Taking a light-hearted approach to failure can help enormously when taking risks. If you start a business, it is more likely than not that it will go under. But at least you tried to do something to create value for your community, whatever that happens to be. Being light-hearted towards failure means taking the view that if you succeed, then great, if you fail, then at least you tried. Failure doesn’t say anything about your value as a human being. It just means that luck or something else got in the way. And that is fine.

Top CEOs Put Health First

Many of the most successful people in the world put their health before work – literally. Famous actors like Will Smith and Mark Wahlberg, as well as Apple CEO Tim Cook, do exercise before starting their days. They know that by putting health first, they can reduce the stress of their work and feel better about what they are doing. Exercise helps to focus the mind and sharpen the intellect: things that entrepreneurs need if they are going to take a firm from startup to success.

The problem with stress is that it hijacks the brain and can even cause it to shrink. The stress response undermines a person’s ability to do the thing that will get their business out of a rut. It tends to be the first thing a person experience before they can make a rational or informed decision. That creates a problem.

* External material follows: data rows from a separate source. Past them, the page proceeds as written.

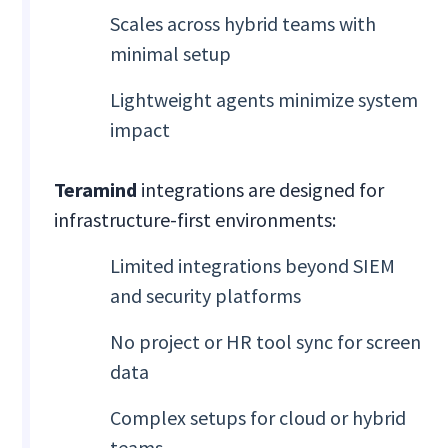
Scales across hybrid teams with
minimal setup
Lightweight agents minimize system
impact
Teramind
integrations are designed for
infrastructure-first environments:
Limited integrations beyond SIEM
and security platforms
No project or HR tool sync for screen
data
Complex setups for cloud or hybrid
teams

By doing things like exercise and putting health first, today’s high-flying CEOs create the biological conditions that will make a healthy response to stress more likely. They don’t eliminate fear, but they do give themselves the best possible chance of acting in their best interest.

Apply These Top CEO Lessons To Your Own Startup

In conclusion, it is important to point out that all successful entrepreneurs today had a serious setback. But the thing that marks them out from the crowd is their ability to take those setbacks and use them to their advantage.

Resilient entrepreneurs learn from the things that go wrong in their professional lives and put in place systems to correct them in the future. They make strategic adjustments whenever possible, focusing on emotional freedom above everything else. The material rewards may never come, but that is not why you chose the entrepreneurial lifestyle in the first place.